*** Begin section ***

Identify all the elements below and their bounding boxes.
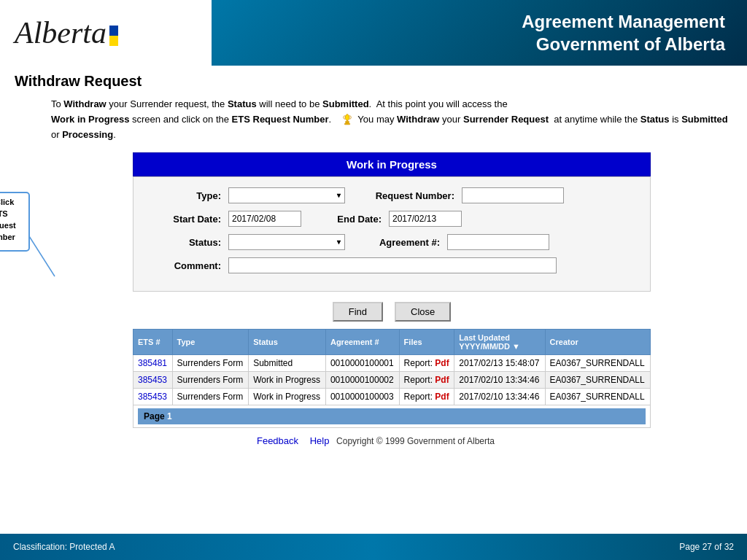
pdf-link[interactable]: Pdf <box>435 392 449 402</box>
bold-status2: Status <box>640 114 670 125</box>
header-title-line1: Agreement Management <box>522 10 725 33</box>
col-agreement: Agreement # <box>325 330 399 355</box>
end-date-label: End Date: <box>323 214 382 225</box>
ets-link[interactable]: 385453 <box>138 392 167 402</box>
bold-submitted: Submitted <box>322 98 369 109</box>
bold-submitted2: Submitted <box>681 114 728 125</box>
close-button[interactable]: Close <box>395 302 451 322</box>
bold-wip: Work in Progress <box>51 114 129 125</box>
ets-link[interactable]: 385453 <box>138 375 167 385</box>
cell-status: Work in Progress <box>249 389 326 405</box>
callout-svg: 1. Click ETS Request Number <box>0 189 62 306</box>
wip-container: Work in Progress Type: ▼ Request Number: <box>133 152 651 428</box>
col-ets: ETS # <box>133 330 173 355</box>
logo-area: Alberta <box>0 0 212 66</box>
bold-processing: Processing <box>62 129 113 140</box>
ets-link[interactable]: 385481 <box>138 358 167 368</box>
cell-type: Surrenders Form <box>172 389 249 405</box>
classification-text: Classification: Protected A <box>13 542 115 552</box>
start-date-label: Start Date: <box>148 214 221 225</box>
start-date-input[interactable] <box>228 211 301 227</box>
logo-text: Alberta <box>15 18 107 48</box>
svg-rect-2 <box>0 192 29 251</box>
bold-surrender: Surrender Request <box>463 114 549 125</box>
svg-line-7 <box>29 236 55 276</box>
cell-ets[interactable]: 385453 <box>133 389 173 405</box>
agreement-input[interactable] <box>447 234 549 250</box>
help-link[interactable]: Help <box>310 435 330 446</box>
cell-ets[interactable]: 385481 <box>133 355 173 372</box>
header-title-line2: Government of Alberta <box>536 33 725 55</box>
cell-creator: EA0367_SURRENDALL <box>545 372 650 389</box>
type-select-wrapper[interactable]: ▼ <box>228 187 345 203</box>
col-last-updated: Last UpdatedYYYY/MM/DD ▼ <box>454 330 545 355</box>
agreement-group: Agreement #: <box>367 234 549 250</box>
table-body: 385481 Surrenders Form Submitted 0010000… <box>133 355 651 405</box>
page-footer-cell: Page 1 <box>133 405 651 428</box>
alberta-flag <box>109 26 118 46</box>
request-number-input[interactable] <box>462 187 564 203</box>
request-number-group: Request Number: <box>367 187 564 203</box>
page-header: Alberta Agreement Management Government … <box>0 0 747 66</box>
cell-files: Report: Pdf <box>399 372 454 389</box>
comment-input[interactable] <box>228 257 557 273</box>
cell-last-updated: 2017/02/10 13:34:46 <box>454 372 545 389</box>
cell-status: Work in Progress <box>249 372 326 389</box>
pagination-row: Page 1 <box>138 408 646 424</box>
status-label: Status: <box>148 237 221 248</box>
pdf-link[interactable]: Pdf <box>435 375 449 385</box>
table-row: 385453 Surrenders Form Work in Progress … <box>133 389 651 405</box>
comment-label: Comment: <box>148 260 221 271</box>
find-button[interactable]: Find <box>333 302 383 322</box>
footer-links: Feedback Help Copyright © 1999 Governmen… <box>15 435 732 446</box>
page-number-text: Page 27 of 32 <box>679 542 734 552</box>
page-number: 1 <box>167 411 172 421</box>
cell-type: Surrenders Form <box>172 372 249 389</box>
bold-withdraw2: Withdraw <box>397 114 439 125</box>
form-row-3: Status: ▼ Agreement #: <box>148 234 635 250</box>
svg-text:1. Click: 1. Click <box>0 198 15 206</box>
form-row-2: Start Date: End Date: <box>148 211 635 227</box>
agreement-label: Agreement #: <box>367 237 440 248</box>
bold-status: Status <box>228 98 257 109</box>
bold-withdraw: Withdraw <box>63 98 106 109</box>
table-header-row: ETS # Type Status Agreement # Files Last… <box>133 330 651 355</box>
cell-files: Report: Pdf <box>399 389 454 405</box>
end-date-group: End Date: <box>323 211 462 227</box>
intro-paragraph: To Withdraw your Surrender request, the … <box>51 97 732 142</box>
request-number-label: Request Number: <box>367 190 454 201</box>
cell-type: Surrenders Form <box>172 355 249 372</box>
cell-creator: EA0367_SURRENDALL <box>545 389 650 405</box>
bold-ets: ETS Request Number <box>232 114 329 125</box>
cell-files: Report: Pdf <box>399 355 454 372</box>
copyright-text: Copyright © 1999 Government of Alberta <box>336 436 495 446</box>
page-content: Withdraw Request To Withdraw your Surren… <box>0 66 747 458</box>
svg-text:Number: Number <box>0 233 15 241</box>
wip-section: 1. Click ETS Request Number Work in Prog… <box>51 152 732 428</box>
pdf-link[interactable]: Pdf <box>435 358 449 368</box>
wip-header: Work in Progress <box>133 152 651 176</box>
end-date-input[interactable] <box>389 211 462 227</box>
form-row-4: Comment: <box>148 257 635 273</box>
bottom-bar: Classification: Protected A Page 27 of 3… <box>0 534 747 560</box>
type-label: Type: <box>148 190 221 201</box>
wip-form: Type: ▼ Request Number: Start Date: <box>133 176 651 292</box>
feedback-link[interactable]: Feedback <box>257 435 298 446</box>
header-title-area: Agreement Management Government of Alber… <box>212 0 747 66</box>
svg-text:ETS: ETS <box>0 209 8 218</box>
button-row: Find Close <box>133 302 651 322</box>
cell-creator: EA0367_SURRENDALL <box>545 355 650 372</box>
table-row: 385481 Surrenders Form Submitted 0010000… <box>133 355 651 372</box>
trophy-icon <box>341 113 354 126</box>
status-select-wrapper[interactable]: ▼ <box>228 234 345 250</box>
cell-agreement: 0010000100002 <box>325 372 399 389</box>
svg-text:Request: Request <box>0 221 16 230</box>
page-title: Withdraw Request <box>15 73 732 90</box>
results-table: ETS # Type Status Agreement # Files Last… <box>133 329 651 428</box>
cell-ets[interactable]: 385453 <box>133 372 173 389</box>
cell-status: Submitted <box>249 355 326 372</box>
col-type: Type <box>172 330 249 355</box>
status-input[interactable] <box>228 234 345 250</box>
table-footer-row: Page 1 <box>133 405 651 428</box>
type-input[interactable] <box>228 187 345 203</box>
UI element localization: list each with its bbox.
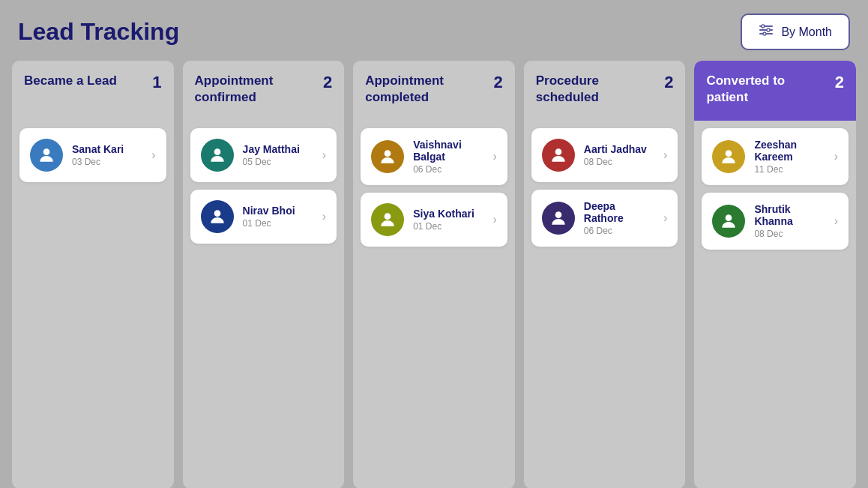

*** End section ***

Once the pictures are removed, set down what remains of the entries above exactly.

Identify all the elements below and their bounding boxes.
pdf-link[interactable]: Pdf <box>435 392 449 402</box>
bold-status2: Status <box>640 114 670 125</box>
header-title-line1: Agreement Management <box>522 10 725 33</box>
col-agreement: Agreement # <box>325 330 399 355</box>
end-date-label: End Date: <box>323 214 382 225</box>
ets-link[interactable]: 385453 <box>138 392 167 402</box>
bold-submitted: Submitted <box>322 98 369 109</box>
bold-submitted2: Submitted <box>681 114 728 125</box>
close-button[interactable]: Close <box>395 302 451 322</box>
bold-wip: Work in Progress <box>51 114 129 125</box>
ets-link[interactable]: 385453 <box>138 375 167 385</box>
cell-status: Work in Progress <box>249 389 326 405</box>
callout-svg: 1. Click ETS Request Number <box>0 189 62 306</box>
wip-container: Work in Progress Type: ▼ Request Number: <box>133 152 651 428</box>
col-ets: ETS # <box>133 330 173 355</box>
logo-area: Alberta <box>0 0 212 66</box>
bold-processing: Processing <box>62 129 113 140</box>
ets-link[interactable]: 385481 <box>138 358 167 368</box>
cell-type: Surrenders Form <box>172 389 249 405</box>
classification-text: Classification: Protected A <box>13 542 115 552</box>
start-date-label: Start Date: <box>148 214 221 225</box>
start-date-input[interactable] <box>228 211 301 227</box>
logo-text: Alberta <box>15 18 107 48</box>
svg-rect-2 <box>0 192 29 251</box>
bold-surrender: Surrender Request <box>463 114 549 125</box>
svg-line-7 <box>29 236 55 276</box>
cell-ets[interactable]: 385453 <box>133 389 173 405</box>
agreement-input[interactable] <box>447 234 549 250</box>
help-link[interactable]: Help <box>310 435 330 446</box>
cell-ets[interactable]: 385481 <box>133 355 173 372</box>
header-title-line2: Government of Alberta <box>536 33 725 55</box>
cell-creator: EA0367_SURRENDALL <box>545 372 650 389</box>
type-select-wrapper[interactable]: ▼ <box>228 187 345 203</box>
col-last-updated: Last UpdatedYYYY/MM/DD ▼ <box>454 330 545 355</box>
agreement-group: Agreement #: <box>367 234 549 250</box>
table-body: 385481 Surrenders Form Submitted 0010000… <box>133 355 651 405</box>
page-footer-cell: Page 1 <box>133 405 651 428</box>
alberta-flag <box>109 26 118 46</box>
request-number-input[interactable] <box>462 187 564 203</box>
request-number-group: Request Number: <box>367 187 564 203</box>
page-header: Alberta Agreement Management Government … <box>0 0 747 66</box>
cell-files: Report: Pdf <box>399 372 454 389</box>
comment-input[interactable] <box>228 257 557 273</box>
cell-last-updated: 2017/02/10 13:34:46 <box>454 372 545 389</box>
cell-status: Work in Progress <box>249 372 326 389</box>
pagination-row: Page 1 <box>138 408 646 424</box>
status-label: Status: <box>148 237 221 248</box>
pdf-link[interactable]: Pdf <box>435 375 449 385</box>
table-row: 385453 Surrenders Form Work in Progress … <box>133 389 651 405</box>
comment-label: Comment: <box>148 260 221 271</box>
find-button[interactable]: Find <box>333 302 383 322</box>
footer-links: Feedback Help Copyright © 1999 Governmen… <box>15 435 732 446</box>
page-number-text: Page 27 of 32 <box>679 542 734 552</box>
page-number: 1 <box>167 411 172 421</box>
cell-type: Surrenders Form <box>172 372 249 389</box>
bold-withdraw2: Withdraw <box>397 114 439 125</box>
form-row-3: Status: ▼ Agreement #: <box>148 234 635 250</box>
svg-text:1. Click: 1. Click <box>0 198 15 206</box>
form-row-2: Start Date: End Date: <box>148 211 635 227</box>
agreement-label: Agreement #: <box>367 237 440 248</box>
bold-status: Status <box>228 98 257 109</box>
bold-withdraw: Withdraw <box>63 98 106 109</box>
table-header-row: ETS # Type Status Agreement # Files Last… <box>133 330 651 355</box>
cell-files: Report: Pdf <box>399 389 454 405</box>
end-date-group: End Date: <box>323 211 462 227</box>
intro-paragraph: To Withdraw your Surrender request, the … <box>51 97 732 142</box>
request-number-label: Request Number: <box>367 190 454 201</box>
cell-type: Surrenders Form <box>172 355 249 372</box>
cell-creator: EA0367_SURRENDALL <box>545 389 650 405</box>
bold-ets: ETS Request Number <box>232 114 329 125</box>
cell-files: Report: Pdf <box>399 355 454 372</box>
copyright-text: Copyright © 1999 Government of Alberta <box>336 436 495 446</box>
page-content: Withdraw Request To Withdraw your Surren… <box>0 66 747 458</box>
svg-text:Number: Number <box>0 233 15 241</box>
wip-section: 1. Click ETS Request Number Work in Prog… <box>51 152 732 428</box>
pdf-link[interactable]: Pdf <box>435 358 449 368</box>
wip-header: Work in Progress <box>133 152 651 176</box>
end-date-input[interactable] <box>389 211 462 227</box>
form-row-4: Comment: <box>148 257 635 273</box>
bottom-bar: Classification: Protected A Page 27 of 3… <box>0 534 747 560</box>
type-label: Type: <box>148 190 221 201</box>
wip-form: Type: ▼ Request Number: Start Date: <box>133 176 651 292</box>
feedback-link[interactable]: Feedback <box>257 435 298 446</box>
header-title-area: Agreement Management Government of Alber… <box>212 0 747 66</box>
svg-text:ETS: ETS <box>0 209 8 218</box>
button-row: Find Close <box>133 302 651 322</box>
cell-creator: EA0367_SURRENDALL <box>545 355 650 372</box>
table-row: 385481 Surrenders Form Submitted 0010000… <box>133 355 651 372</box>
trophy-icon <box>341 113 354 126</box>
status-select-wrapper[interactable]: ▼ <box>228 234 345 250</box>
cell-agreement: 0010000100002 <box>325 372 399 389</box>
svg-text:Request: Request <box>0 221 16 230</box>
page-title: Withdraw Request <box>15 73 732 90</box>
results-table: ETS # Type Status Agreement # Files Last… <box>133 329 651 428</box>
cell-ets[interactable]: 385453 <box>133 372 173 389</box>
cell-status: Submitted <box>249 355 326 372</box>
col-type: Type <box>172 330 249 355</box>
status-input[interactable] <box>228 234 345 250</box>
table-footer-row: Page 1 <box>133 405 651 428</box>
type-input[interactable] <box>228 187 345 203</box>
UI element localization: list each with its bbox.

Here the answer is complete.